Source data.

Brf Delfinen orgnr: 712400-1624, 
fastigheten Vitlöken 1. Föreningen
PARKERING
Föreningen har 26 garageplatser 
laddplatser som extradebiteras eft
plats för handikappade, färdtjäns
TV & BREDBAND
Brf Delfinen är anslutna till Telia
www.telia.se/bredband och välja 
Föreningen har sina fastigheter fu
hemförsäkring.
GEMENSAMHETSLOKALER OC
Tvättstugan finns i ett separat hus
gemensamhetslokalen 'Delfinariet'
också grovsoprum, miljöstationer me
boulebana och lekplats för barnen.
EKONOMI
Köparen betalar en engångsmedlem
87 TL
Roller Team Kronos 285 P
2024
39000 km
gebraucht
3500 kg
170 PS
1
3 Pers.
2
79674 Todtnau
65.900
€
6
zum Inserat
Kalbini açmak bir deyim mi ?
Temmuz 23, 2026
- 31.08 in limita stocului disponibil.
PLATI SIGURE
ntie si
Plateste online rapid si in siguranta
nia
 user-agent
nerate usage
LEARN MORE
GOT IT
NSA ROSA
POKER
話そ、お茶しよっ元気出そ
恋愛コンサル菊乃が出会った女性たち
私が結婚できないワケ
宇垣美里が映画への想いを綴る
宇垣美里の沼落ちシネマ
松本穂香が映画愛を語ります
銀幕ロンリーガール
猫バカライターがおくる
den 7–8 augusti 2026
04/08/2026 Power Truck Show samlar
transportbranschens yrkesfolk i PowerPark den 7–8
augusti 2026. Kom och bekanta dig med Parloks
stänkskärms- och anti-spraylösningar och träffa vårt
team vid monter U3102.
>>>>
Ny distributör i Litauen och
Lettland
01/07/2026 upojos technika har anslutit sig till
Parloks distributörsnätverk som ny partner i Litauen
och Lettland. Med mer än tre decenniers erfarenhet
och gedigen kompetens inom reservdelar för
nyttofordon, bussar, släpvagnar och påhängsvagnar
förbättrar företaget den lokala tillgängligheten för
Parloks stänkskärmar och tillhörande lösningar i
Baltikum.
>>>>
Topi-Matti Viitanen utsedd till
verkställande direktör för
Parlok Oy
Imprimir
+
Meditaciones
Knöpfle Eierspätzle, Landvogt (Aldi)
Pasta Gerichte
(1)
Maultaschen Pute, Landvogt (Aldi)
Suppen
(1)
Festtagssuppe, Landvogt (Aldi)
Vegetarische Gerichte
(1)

* * *

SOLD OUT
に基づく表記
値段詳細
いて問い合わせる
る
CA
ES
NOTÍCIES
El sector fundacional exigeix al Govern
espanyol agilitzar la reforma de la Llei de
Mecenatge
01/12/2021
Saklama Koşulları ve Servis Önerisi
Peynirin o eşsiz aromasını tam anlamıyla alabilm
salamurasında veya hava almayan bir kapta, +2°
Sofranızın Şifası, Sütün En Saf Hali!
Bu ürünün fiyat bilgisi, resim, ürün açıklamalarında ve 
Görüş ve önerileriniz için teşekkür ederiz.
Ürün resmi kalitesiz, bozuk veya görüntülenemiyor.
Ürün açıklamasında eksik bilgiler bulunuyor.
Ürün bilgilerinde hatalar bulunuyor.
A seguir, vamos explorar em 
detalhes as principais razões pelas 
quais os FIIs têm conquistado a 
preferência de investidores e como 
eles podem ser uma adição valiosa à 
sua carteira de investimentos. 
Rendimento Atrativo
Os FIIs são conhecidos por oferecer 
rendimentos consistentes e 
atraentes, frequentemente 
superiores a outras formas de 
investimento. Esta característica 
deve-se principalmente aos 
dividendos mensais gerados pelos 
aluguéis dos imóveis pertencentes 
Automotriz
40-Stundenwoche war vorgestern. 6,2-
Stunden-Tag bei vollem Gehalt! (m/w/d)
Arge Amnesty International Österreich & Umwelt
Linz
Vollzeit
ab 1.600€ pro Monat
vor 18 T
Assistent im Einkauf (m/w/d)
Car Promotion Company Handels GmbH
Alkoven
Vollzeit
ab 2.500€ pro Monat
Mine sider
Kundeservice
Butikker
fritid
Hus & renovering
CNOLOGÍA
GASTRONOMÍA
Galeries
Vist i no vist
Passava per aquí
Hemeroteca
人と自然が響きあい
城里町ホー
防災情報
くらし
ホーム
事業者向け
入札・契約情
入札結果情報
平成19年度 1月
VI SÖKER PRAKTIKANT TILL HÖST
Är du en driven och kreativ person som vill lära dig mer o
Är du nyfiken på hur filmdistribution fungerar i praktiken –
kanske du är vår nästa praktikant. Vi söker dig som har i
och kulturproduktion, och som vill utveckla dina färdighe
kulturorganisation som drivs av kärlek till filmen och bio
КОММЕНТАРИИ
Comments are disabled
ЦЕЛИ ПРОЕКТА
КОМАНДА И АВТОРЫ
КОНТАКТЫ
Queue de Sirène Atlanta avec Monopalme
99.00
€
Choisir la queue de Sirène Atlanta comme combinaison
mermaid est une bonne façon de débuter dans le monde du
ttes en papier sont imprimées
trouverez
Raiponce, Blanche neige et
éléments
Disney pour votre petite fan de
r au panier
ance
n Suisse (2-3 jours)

Problem.
Check each line of the records for the word "Gerichte", and show the lines that contain it.

The completed task.
Pasta Gerichte
Vegetarische Gerichte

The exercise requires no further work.